Du möchtest dein gelerntes Wissen anwenden? Mit den Aufgaben zum Video Schnecke – Lebensweise und Verhalten kannst du es wiederholen und üben.

  • Gib an, warum man die meisten Schnecken nachts sehen kann.

    Tipps

    Schnecken mit Kalkschale ziehen sich bei Trockenheit in ihr Haus zurück.

    Lösung

    Für Schnecken ist insbesondere eine feuchte Umgebung wichtig. Da eine Schnecke die weiche Haut der Weichtiere trägt, ist sie nicht gut vor Verdunstung geschützt. Deshalb bevorzugt die Schnecke die Nacht oder auch die Zeit nach einem Regenschauer. Das ist der Grund, warum du in dieser Zeit besonders viele Schnecken auf deinem Weg entdecken kannst.

  • Beschreibe die Fortpflanzung der Schnecken.

    Tipps

    Das Bildungsorgan der Spermien befindet sich am Kopf der Schnecken. Die Ausbildung dieses Organs ist die Voraussetzung für die Befruchtung.

    Lösung

    Schnecken, die wir in unserem täglichen Leben wahrnehmen, gehören meist zu den Lungenlandschnecken. Sie sind zwittrige Tiere. Das heißt, sie können sowohl den männlichen Samen als auch die weiblichen Eizellen herstellen. Selbstbefruchtung, also die Befruchtung der eigenen Eizellen durch den eigenen Samen, kommt bei Schnecken nur selten vor. Die Landlungenschnecken tauschen nach mehrstündigem Liebesspiel ihren Samen aus, der in einer Befruchtungstasche gespeichert wird und letztendlich die Eizellen der Schnecke befruchtet. Landlungenschnecken legen Eier, aus denen dann schließlich kleine Schnecken schlüpfen.

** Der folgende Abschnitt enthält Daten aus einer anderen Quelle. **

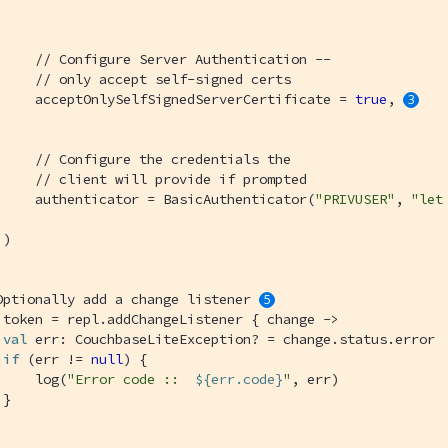
// Configure Server Authentication --
// only accept self-signed certs
     acceptOnlySelfSignedServerCertificate = 
true
, 
// Configure the credentials the
// client will provide if prompted
     authenticator = BasicAuthenticator(
"PRIVUSER"
, 
"let
)

Optionally add a change listener 
 token = repl.addChangeListener { change ->

val
 err: CouchbaseLiteException? = change.status.error

if
 (err != 
null
) {

     log(
"Error code ::  
${err.code}
"
, err)

}
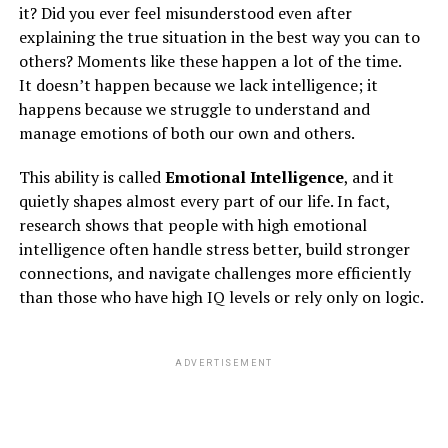
it? Did you ever feel misunderstood even after
CARE OF INTERNAL ORGANS:
S
moking, alcohol,
explaining the true situation in the best way you can to
drugs, vapes, e-ciggies, are all to be prohibited as it not
others? Moments like these happen a lot of the time.
only pushes a human into depression and anxiety but
It doesn’t happen because we lack intelligence; it
this addiction also affects your lungs and the heart which
happens because we struggle to understand and
leads to lungs and heart diseases
. To take care of your
manage emotions of both our own and others.
internal organs you have to avoid this addiction to
alcohol and drugs and if you cannot avoid this addiction
This ability is called
Emotional Intelligence
, and it
then your life is already at very high risk.
quietly shapes almost every part of our life. In fact,
CARE OF PEACE:
Take care of your mind and mental
research shows that people with high emotional
health by maintaining peace. set a time and every day
intelligence often handle stress better, build stronger
maintain peace by practicing meditation, mindfulness,
connections, and navigate challenges more efficiently
pranayama, listening to soft or motivational music, and
than those who have high IQ levels or rely only on logic.
staying relaxed.
PERSONAL CARE OF MIND:
By taking personal care
of the mind, directly relieves stress, panic situations,
ADVERTISEMENT
unconscious mind, bereavement, etc…
CARE OF POSITIVE VISION:
This pandemic has
brainwashed and stormed the minds of many people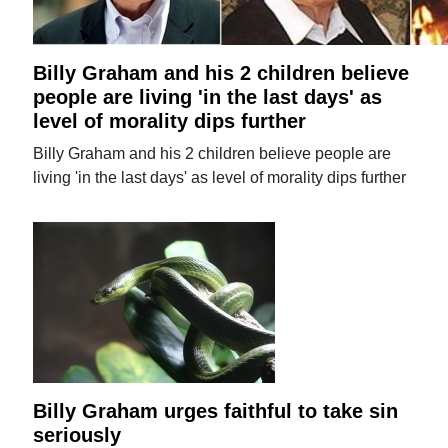
Billy Graham and his 2 children believe
people are living 'in the last days' as
level of morality dips further
Billy Graham and his 2 children believe people are
living 'in the last days' as level of morality dips further
Billy Graham urges faithful to take sin
seriously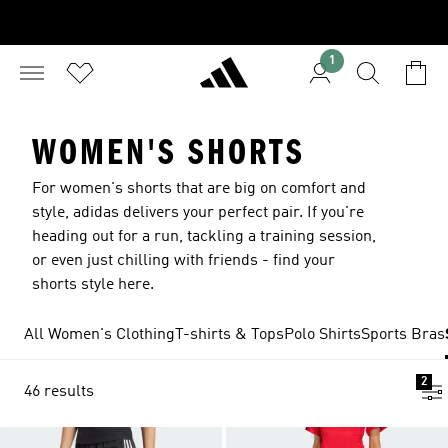
1
WOMEN'S SHORTS
For women's shorts that are big on comfort and
style, adidas delivers your perfect pair. If you're
heading out for a run, tackling a training session,
or even just chilling with friends - find your
shorts style here.
All Women's Clothing
T-shirts & Tops
Polo Shirts
Sports Bras
2
46 results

  • Beschreibe die Entstehung von Schneckennachkommen.

    Tipps

    Die jungen Schnecken tragen bereits eine fertige Kalkschale. Diese ist zu Beginn jedoch noch durchscheinend.

    Lösung

    Nach der Paarung werden die reifen Eier von der Schnecke in ein Loch abgelegt, das von ihr zu diesem Zweck gegraben wurde. Abgegeben werden die Eier aus der Geschlechtsöffnung der Schnecke. Nach der Ablage wird das Loch wieder verschlossen. In den sich anschließenden zwei Wochen entwickeln sich die jungen Schnecken und schlüpfen schließlich mit fertiger Kalkschale. Dieses Schneckenhaus ist jedoch zu Beginn noch durchsichtig.

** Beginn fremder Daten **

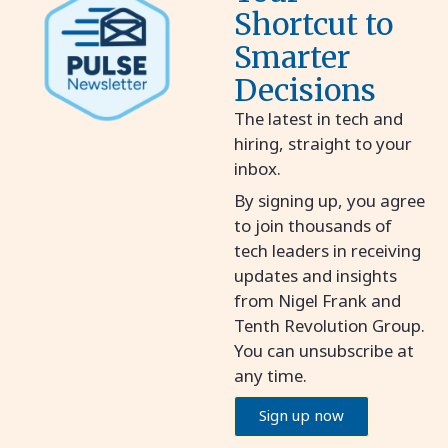
Shortcut to
Smarter
Decisions
The latest in tech and
hiring, straight to your
inbox.
By signing up, you agree
to join thousands of
tech leaders in receiving
updates and insights
from Nigel Frank and
Tenth Revolution Group.
You can unsubscribe at
any time.
Sign up now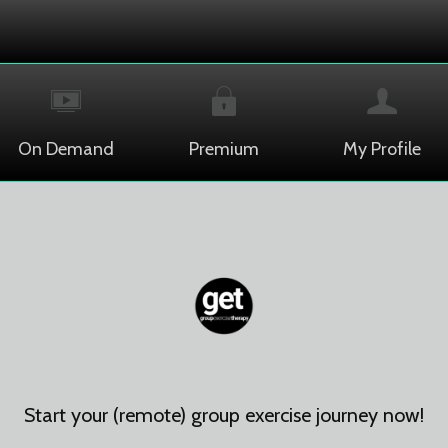
On Demand
Premium
My Profile
Start your (remote) group exercise journey now!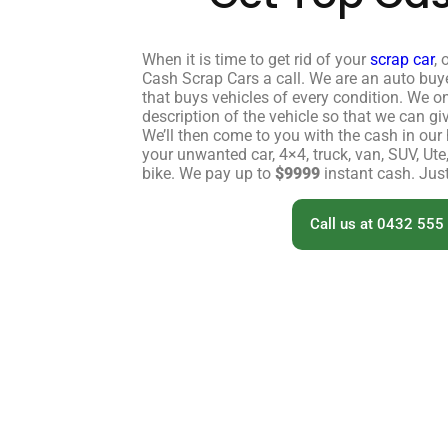
When it is time to get rid of your
scrap car
, 
Cash Scrap Cars a call. We are an auto buy
that buys vehicles of every condition. We o
description of the vehicle so that we can gi
We’ll then come to you with the cash in ou
your unwanted car, 4×4, truck, van, SUV, Ute
bike. We pay up to
$9999
instant cash. Just
Call us at 0432 555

  • Beschreibe den inneren Aufbau der Weinbergschnecke.

    Tipps

    Als Eingeweide bezeichnet man die inneren Organe eines Lebewesens.

    Lösung

    Der Körper der Schnecke lässt sich in vier Bereiche gliedern. Am Kopf der Schnecke befinden sich die Sinnesorgane, wie die Augen und die Zunge, die die Schnecke zum Raspeln von Blättern oder anderem pflanzlichen Material gebraucht. Der Fuß der Schnecke dient ihr zur Fortbewegung. Der Mantel wird von der Kalkschale gebildet, der auch als Schneckenhaus bezeichnet wird. Der Eingeweidesack enthält die inneren Organe der Schnecke.

  • Beschreibe die Organe der Schnecke.

    Tipps

    Die Tentakel sind sehr empfindlich, sie werden von der Schnecke bei kleinsten Berührungen zurückgezogen.

    Lösung

    Die Schnecke trägt im oberen Bereich ihres Kopfes die Augententakel, an deren Enden sich die Augen befinden. Am unteren Bereich des Kopfes befinden sich die Sinnestentakel, die es der Schnecke ermöglichen zu tasten, zu riechen und sich gut zu orientieren. Die Radula wird auch als Raspelzunge bezeichnet. Mit ihr kann die Schnecke pflanzliches Material zerkleinern. Die Speicheldrüsen der Schnecke münden in den Schlund und ermöglichen es, dass die Verdauung der Schnecke bereits beginnen kann, bevor die Nahrung im Magen ankommt.

  • Erkläre Atmung und Aufbau der inneren Organe bei einer Lungenschnecke.

    Tipps

    In der Lunge wird das Blut mit Sauerstoff angereichert.

    Lösung

    Die Weinbergschnecke gehört zu den Lungenschnecken. Das bedeutet, dass diese Schnecke über eine Lunge verfügt. Außerdem besitzt sie ein Atemloch, das sich öffnet und schließt. So kann Luft in die Lunge gelangen, wo sauerstoffarmes Blut mit dem Sauerstoff der Luft angereichert wird. Mithilfe des Herzens wird dieses sauerstoffreiche Blut dann in den gesamten Körper transportiert. Zudem kann die Schnecke auch über ihre Haut atmen, das nennen wir Hautatmung. Hierdurch ist es der Schnecke möglich, Sauerstoff über die Haut aufzunehmen.